Looking ahead, Silver Fern Farms plans to track metrics such as how consumers navigate the website, preference for parcel or single-serving packages, and the frequency of purchases. The company uses this data to determine the types of products to add to the website.
“We are currently in the initial phase of learning and expect the website to develop a lot over the next 12 months when it comes to customer experience and customer loyalty,” says Wehner. “Which products will be added in the future depends on the data we collect. Our own supply chain puts us in a better position to create a better end-to-end customer experience. “
For Marx Foods, B2B and B2C
While Silver Fern Farms wanted to set up an e-commerce channel to encourage brand loyalty among consumers, Seattle-based Marx Foods plans to open a B2B website in April to promote online purchases by B2B customers via the Improving B2C website launched in 2007 To launch the website that accounts for all B2C sales, Marx Foods operated a Seattle retail store but closed it after ecommerce sales started.
Despite the lack of its own B2B website, Marx Foods, which stocks Silver Fern Farms products, has extensive experience in digital sales to companies. When a B2B buyer enters their credentials to log into the retail website, they’ll be shown on a special landing page with products tailored to their needs, such as: B. in food.

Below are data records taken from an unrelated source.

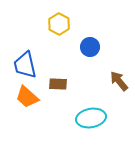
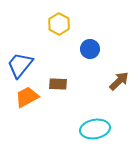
blue circle: moved 2 px down
blue trapezoid: moved 5 px left; rotated 52 degrees clockwise
brown arrow: rotated 85 degrees clockwise
orange trapezoid: rotated 110 degrees clockwise
cyan ellipse: moved 4 px right, 11 px down
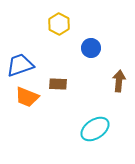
blue circle: moved 1 px right, 1 px up
blue trapezoid: rotated 32 degrees clockwise
brown arrow: rotated 40 degrees counterclockwise
orange trapezoid: rotated 130 degrees counterclockwise
cyan ellipse: rotated 24 degrees counterclockwise
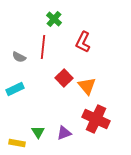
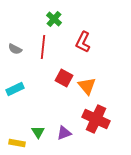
gray semicircle: moved 4 px left, 8 px up
red square: rotated 18 degrees counterclockwise
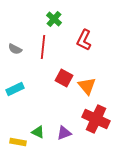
red L-shape: moved 1 px right, 2 px up
green triangle: rotated 32 degrees counterclockwise
yellow rectangle: moved 1 px right, 1 px up
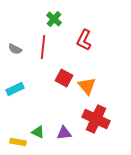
purple triangle: rotated 14 degrees clockwise
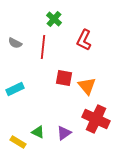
gray semicircle: moved 6 px up
red square: rotated 18 degrees counterclockwise
purple triangle: rotated 28 degrees counterclockwise
yellow rectangle: rotated 21 degrees clockwise
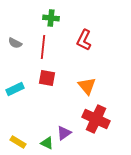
green cross: moved 3 px left, 1 px up; rotated 35 degrees counterclockwise
red square: moved 17 px left
green triangle: moved 9 px right, 11 px down
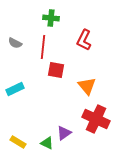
red square: moved 9 px right, 8 px up
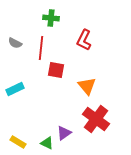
red line: moved 2 px left, 1 px down
red cross: rotated 12 degrees clockwise
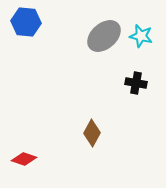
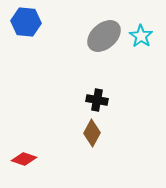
cyan star: rotated 20 degrees clockwise
black cross: moved 39 px left, 17 px down
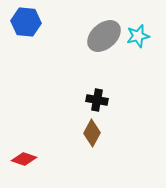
cyan star: moved 3 px left; rotated 25 degrees clockwise
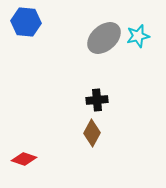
gray ellipse: moved 2 px down
black cross: rotated 15 degrees counterclockwise
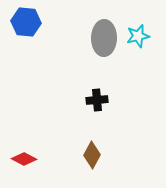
gray ellipse: rotated 48 degrees counterclockwise
brown diamond: moved 22 px down
red diamond: rotated 10 degrees clockwise
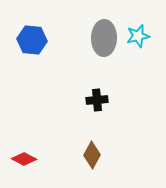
blue hexagon: moved 6 px right, 18 px down
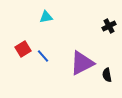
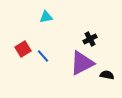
black cross: moved 19 px left, 13 px down
black semicircle: rotated 112 degrees clockwise
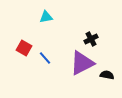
black cross: moved 1 px right
red square: moved 1 px right, 1 px up; rotated 28 degrees counterclockwise
blue line: moved 2 px right, 2 px down
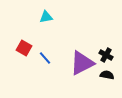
black cross: moved 15 px right, 16 px down; rotated 32 degrees counterclockwise
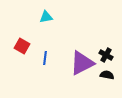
red square: moved 2 px left, 2 px up
blue line: rotated 48 degrees clockwise
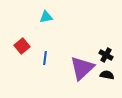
red square: rotated 21 degrees clockwise
purple triangle: moved 5 px down; rotated 16 degrees counterclockwise
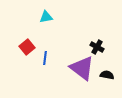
red square: moved 5 px right, 1 px down
black cross: moved 9 px left, 8 px up
purple triangle: rotated 40 degrees counterclockwise
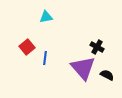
purple triangle: moved 1 px right; rotated 12 degrees clockwise
black semicircle: rotated 16 degrees clockwise
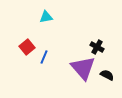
blue line: moved 1 px left, 1 px up; rotated 16 degrees clockwise
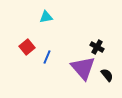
blue line: moved 3 px right
black semicircle: rotated 24 degrees clockwise
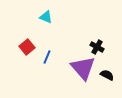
cyan triangle: rotated 32 degrees clockwise
black semicircle: rotated 24 degrees counterclockwise
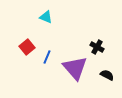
purple triangle: moved 8 px left
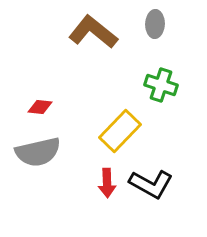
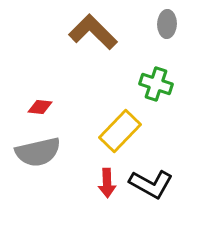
gray ellipse: moved 12 px right
brown L-shape: rotated 6 degrees clockwise
green cross: moved 5 px left, 1 px up
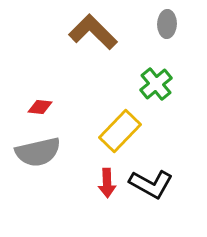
green cross: rotated 32 degrees clockwise
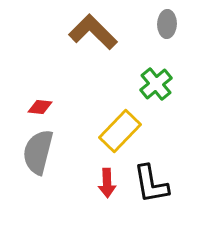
gray semicircle: rotated 117 degrees clockwise
black L-shape: rotated 51 degrees clockwise
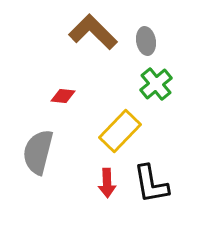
gray ellipse: moved 21 px left, 17 px down; rotated 12 degrees counterclockwise
red diamond: moved 23 px right, 11 px up
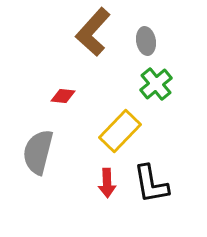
brown L-shape: rotated 93 degrees counterclockwise
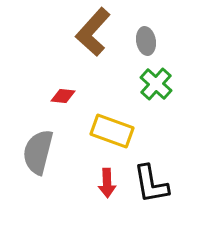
green cross: rotated 8 degrees counterclockwise
yellow rectangle: moved 8 px left; rotated 66 degrees clockwise
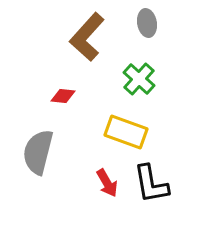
brown L-shape: moved 6 px left, 5 px down
gray ellipse: moved 1 px right, 18 px up
green cross: moved 17 px left, 5 px up
yellow rectangle: moved 14 px right, 1 px down
red arrow: rotated 28 degrees counterclockwise
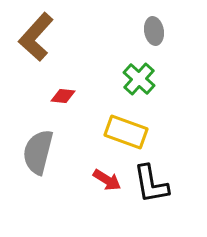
gray ellipse: moved 7 px right, 8 px down
brown L-shape: moved 51 px left
red arrow: moved 3 px up; rotated 28 degrees counterclockwise
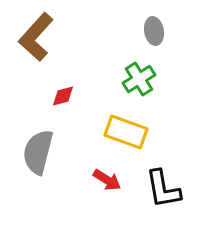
green cross: rotated 16 degrees clockwise
red diamond: rotated 20 degrees counterclockwise
black L-shape: moved 12 px right, 5 px down
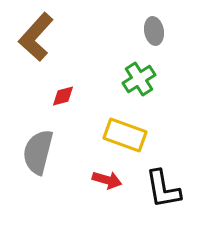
yellow rectangle: moved 1 px left, 3 px down
red arrow: rotated 16 degrees counterclockwise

While B2B e-commerce sales make up only 2% of Marx Foods’ total e-commerce volume, they have grown significantly since the coronavirus pandemic began. And Marx Foods expects that they will continue to grow in the coming year, says managing director Justin Marx, who represents the fifth generation in the family business Marx.
To promote its new B2B website, which will run on the Oracle NetSuite platform just like their B2C website, Marx Foods has launched an email marketing campaign for its B2B customers. In addition, the company plans to expand many of the customer service tools used by its sales reps and on its B2C site to the new B2B site. For example, online B2B buyers can reach out to customer service with specific product questions and ask questions about how to better manage food costs to minimize waste, which is a major concern for restaurants.
“E-commerce is an extremely important part of our business,” says Marx. “That’s why we are using the resources and energy to expand it.”
Peter Lucas is a Highland Park, Illinois-based freelance journalist specializing in business and technology.